Nonclinical toxicology

  Carcinogenesis, Mutagenesis, Impairment of Fertility

Telmisartan
There was no evidence of carcinogenicity when telmisartan was administered in the diet to mice and rats for up to 2 years. The highest doses administered to mice (1000 mg/kg/day) and rats (100 mg/kg/day) are, on a mg/m2 basis, about 59 and 13 times, respectively, the maximum recommended human dose (MRHD) of telmisartan. These same doses have been shown to provide average systemic exposures to telmisartan >100 times and >25 times, respectively, the systemic exposure in humans receiving the MRHD (80 mg/day).

Genotoxicity assays did not reveal any telmisartan-related effects at either the gene or chromosome level. These assays included bacterial mutagenicity tests with Salmonella and E. coli (Ames), a gene mutation test with Chinese hamster V79 cells, a cytogenetic test with human lymphocytes, and a mouse micronucleus test.
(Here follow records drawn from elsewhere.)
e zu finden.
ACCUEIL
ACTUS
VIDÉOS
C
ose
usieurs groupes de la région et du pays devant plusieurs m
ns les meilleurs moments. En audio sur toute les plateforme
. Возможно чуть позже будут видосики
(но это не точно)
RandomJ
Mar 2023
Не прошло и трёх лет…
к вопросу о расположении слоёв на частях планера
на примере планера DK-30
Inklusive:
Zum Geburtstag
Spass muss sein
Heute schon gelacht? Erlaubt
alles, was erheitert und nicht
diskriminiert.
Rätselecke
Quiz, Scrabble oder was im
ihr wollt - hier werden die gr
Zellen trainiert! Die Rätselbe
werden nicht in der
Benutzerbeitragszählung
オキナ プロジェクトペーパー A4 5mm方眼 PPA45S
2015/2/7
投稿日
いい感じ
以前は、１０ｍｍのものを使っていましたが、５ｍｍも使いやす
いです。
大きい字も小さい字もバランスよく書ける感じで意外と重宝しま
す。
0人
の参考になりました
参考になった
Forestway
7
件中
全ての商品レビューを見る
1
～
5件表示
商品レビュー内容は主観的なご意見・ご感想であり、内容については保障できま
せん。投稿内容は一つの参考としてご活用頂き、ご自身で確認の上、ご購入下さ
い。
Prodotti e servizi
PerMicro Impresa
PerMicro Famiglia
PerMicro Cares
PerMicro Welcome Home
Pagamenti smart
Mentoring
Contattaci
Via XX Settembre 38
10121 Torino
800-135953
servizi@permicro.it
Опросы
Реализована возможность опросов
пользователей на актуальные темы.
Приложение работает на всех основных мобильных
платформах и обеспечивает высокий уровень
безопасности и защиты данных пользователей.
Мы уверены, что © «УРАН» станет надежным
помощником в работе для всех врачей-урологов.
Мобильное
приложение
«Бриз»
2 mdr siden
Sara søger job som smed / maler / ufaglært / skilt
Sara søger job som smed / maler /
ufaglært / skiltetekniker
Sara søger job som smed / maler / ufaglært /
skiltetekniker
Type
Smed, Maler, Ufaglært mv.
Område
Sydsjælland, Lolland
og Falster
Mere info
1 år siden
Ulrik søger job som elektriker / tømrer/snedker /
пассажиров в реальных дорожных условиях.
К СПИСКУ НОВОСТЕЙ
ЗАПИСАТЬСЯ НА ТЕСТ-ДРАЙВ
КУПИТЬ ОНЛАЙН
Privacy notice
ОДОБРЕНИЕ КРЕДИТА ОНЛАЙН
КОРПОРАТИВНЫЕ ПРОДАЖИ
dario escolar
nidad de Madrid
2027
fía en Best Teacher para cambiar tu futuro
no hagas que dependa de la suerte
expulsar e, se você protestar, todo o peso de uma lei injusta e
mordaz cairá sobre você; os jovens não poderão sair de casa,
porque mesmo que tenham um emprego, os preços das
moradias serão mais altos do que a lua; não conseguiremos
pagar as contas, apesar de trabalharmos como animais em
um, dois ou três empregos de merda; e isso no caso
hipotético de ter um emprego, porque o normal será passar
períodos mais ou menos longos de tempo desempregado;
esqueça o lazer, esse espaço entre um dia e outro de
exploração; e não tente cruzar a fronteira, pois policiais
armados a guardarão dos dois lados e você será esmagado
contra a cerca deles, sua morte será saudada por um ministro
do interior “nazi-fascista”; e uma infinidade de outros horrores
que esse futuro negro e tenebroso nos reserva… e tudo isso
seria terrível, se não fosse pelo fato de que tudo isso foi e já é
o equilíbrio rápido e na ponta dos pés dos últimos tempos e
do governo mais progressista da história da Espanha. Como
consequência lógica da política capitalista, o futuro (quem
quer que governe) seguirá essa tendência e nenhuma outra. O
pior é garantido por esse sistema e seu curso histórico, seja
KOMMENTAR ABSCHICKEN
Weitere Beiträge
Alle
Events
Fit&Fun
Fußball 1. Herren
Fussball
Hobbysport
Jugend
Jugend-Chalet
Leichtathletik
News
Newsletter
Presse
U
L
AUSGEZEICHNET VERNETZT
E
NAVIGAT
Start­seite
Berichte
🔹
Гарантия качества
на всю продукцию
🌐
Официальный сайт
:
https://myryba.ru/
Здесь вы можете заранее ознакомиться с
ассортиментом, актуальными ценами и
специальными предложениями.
No drug-related effects on the reproductive performance of male and female rats were noted at 100 mg/kg/day (the highest dose administered), about 13 times, on a mg/m2 basis, the MRHD of telmisartan. This dose in the rat resulted in an average systemic exposure (telmisartan AUC as determined on day 6 of pregnancy) at least 50 times the average systemic exposure in humans at the MRHD (80 mg/day).

Amlodipine
Rats and mice treated with amlodipine maleate in the diet for up to two years, at concentrations calculated to provide daily dosage levels of 0.5, 1.25, and 2.5 mg amlodipine/kg/day, showed no evidence of a carcinogenic effect of the drug. For the mouse, the highest dose was, on mg/m2 basis, similar to the maximum recommended human dose [MRHD] of 10 mg amlodipine/day. For the rat, the highest dose was, on a mg/m2 basis, about two and a half times the MRHD. (Calculations based on a 60 kg patient.)
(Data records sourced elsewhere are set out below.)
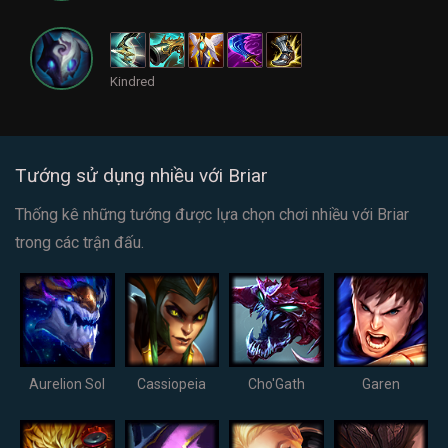
Kindred
Tướng sử dụng nhiều với Briar
Thống kê những tướng được lựa chọn chơi nhiều với Briar
trong các trận đấu.
Aurelion Sol
Cassiopeia
Cho'Gath
Garen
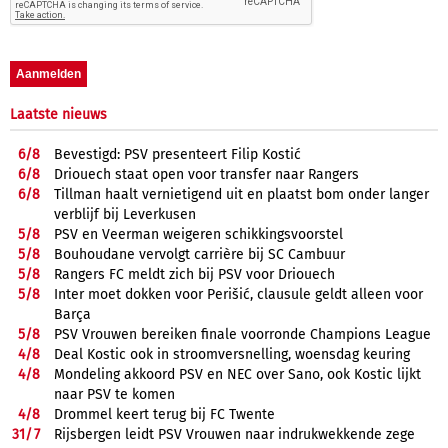
Laatste nieuws
6/
8
Bevestigd: PSV presenteert Filip Kostić
6/
8
Driouech staat open voor transfer naar Rangers
6/
8
Tillman haalt vernietigend uit en plaatst bom onder langer
verblijf bij Leverkusen
5/
8
PSV en Veerman weigeren schikkingsvoorstel
5/
8
Bouhoudane vervolgt carrière bij SC Cambuur
5/
8
Rangers FC meldt zich bij PSV voor Driouech
5/
8
Inter moet dokken voor Perišić, clausule geldt alleen voor
Barça
5/
8
PSV Vrouwen bereiken finale voorronde Champions League
4/
8
Deal Kostic ook in stroomversnelling, woensdag keuring
4/
8
Mondeling akkoord PSV en NEC over Sano, ook Kostic lijkt
naar PSV te komen
4/
8
Drommel keert terug bij FC Twente
31/
7
Rijsbergen leidt PSV Vrouwen naar indrukwekkende zege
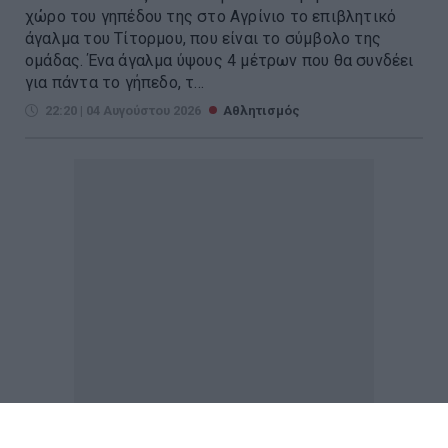
χώρο του γηπέδου της στο Αγρίνιο το επιβλητικό
άγαλμα του Τίτορμου, που είναι το σύμβολο της
ομάδας. Ένα άγαλμα ύψους 4 μέτρων που θα συνδέει
για πάντα το γήπεδο, τ...
22:20 | 04 Αυγούστου 2026
Αθλητισμός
Mutagenicity studies conducted with amlodipine maleate revealed no drug-related effects at either the gene or chromosome level.
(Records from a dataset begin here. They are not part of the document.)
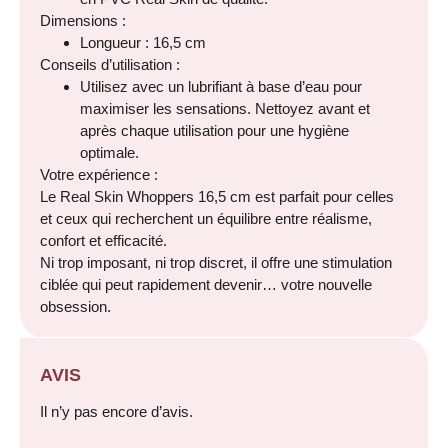
Dimensions :
Longueur : 16,5 cm
Conseils d’utilisation :
Utilisez avec un lubrifiant à base d’eau pour
maximiser les sensations. Nettoyez avant et
après chaque utilisation pour une hygiène
optimale.
Votre expérience :
Le Real Skin Whoppers 16,5 cm est parfait pour celles
et ceux qui recherchent un équilibre entre réalisme,
confort et efficacité.
Ni trop imposant, ni trop discret, il offre une stimulation
ciblée qui peut rapidement devenir… votre nouvelle
obsession.
AVIS
Il n’y pas encore d’avis.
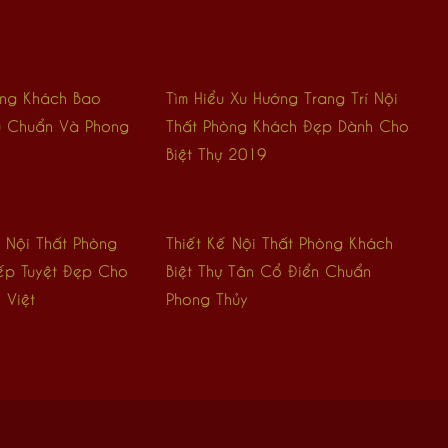
òng Khách Bao
Tìm Hiểu Xu Hướng Trang Trí Nội
u Chuẩn Và Phong
Thất Phòng Khách Đẹp Dành Cho
Biệt Thự 2019
 Nội Thất Phòng
Thiết Kế Nội Thất Phòng Khách
ếp Tuyệt Đẹp Cho
Biệt Thự Tân Cổ Điển Chuẩn
 Việt
Phong Thủy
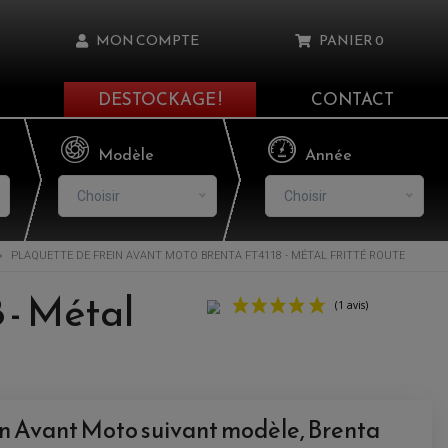
MON COMPTE
PANIER
0
DESTOCKAGE !
CONTACT
Il n'y a aucun produit dans votre panier
Modèle
Année
Choisir
Choisir
PLAQUETTE DE FREIN AVANT MOTO BRENTA FT4118 - MÉTAL FRITTÉ ROUTE
asse oublié ?
 - Métal
NNEXION
NSCRIRE
in Avant Moto suivant modèle, Brenta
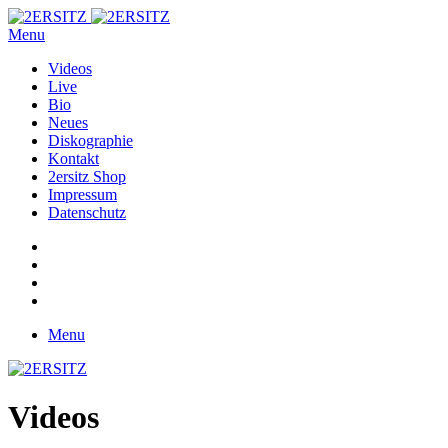
Menu
Videos
Live
Bio
Neues
Diskographie
Kontakt
2ersitz Shop
Impressum
Datenschutz
Menu
Videos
There was no effect on the fertility of rats treated orally with amlodipine maleate (males for 64 days and females for 14 days prior to mating) at doses of up to 10 mg amlodipine/kg/day (about 10 times the MRHD of 10 mg/day on a mg/m2 basis).

  Developmental Toxicity

Telmisartan
No teratogenic effects were observed when telmisartan was administered to pregnant rats at oral doses of up to 50 mg/kg/day and to pregnant rabbits at oral doses up to 45 mg/kg/day. In rabbits, embryolethality associated with maternal toxicity (reduced body weight gain and food consumption) was observed at 45 mg/kg/day [about 12 times the maximum recommended human dose (MRHD) of 80 mg on a mg/m2 basis]. In rats, maternally toxic (reduction in body weight gain and food consumption) telmisartan doses of 15 mg/kg/day (about 1.9 times the MRHD on a mg/m2 basis), administered during late gestation and lactation, were observed to produce adverse effects in neonates, including reduced viability, low birth weight, delayed maturation, and decreased weight gain. Telmisartan has been shown to be present in rat fetuses during late gestation and in rat milk. The no observed effect doses for developmental toxicity in rats and rabbits, 5 and 15 mg/kg/day, respectively, are about 0.64 and 3.7 times, on a mg/m2 basis, the maximum recommended human dose of telmisartan (80 mg/day).

Amlodipine
No evidence of teratogenicity or other embryo/fetal toxicity was found when pregnant rats and rabbits were treated orally with amlodipine maleate at doses of up to 10 mg amlodipine/kg/day (respectively, about 10 and 20 times the maximum recommended human dose [MRHD] of 10 mg amlodipine on a mg/m2 basis) during their respective periods of major organogenesis. (Calculations based on a patient weight of 60 kg.) However, litter size was significantly decreased (by about 50%) and the number of intrauterine deaths was significantly increased (about 5-fold) for rats receiving amlodipine maleate at a dose equivalent to 10 mg amlodipine/kg/day for 14 days before mating and throughout mating and gestation. Amlodipine maleate has been shown to prolong both the gestation period and the duration of labor in rats at this dose.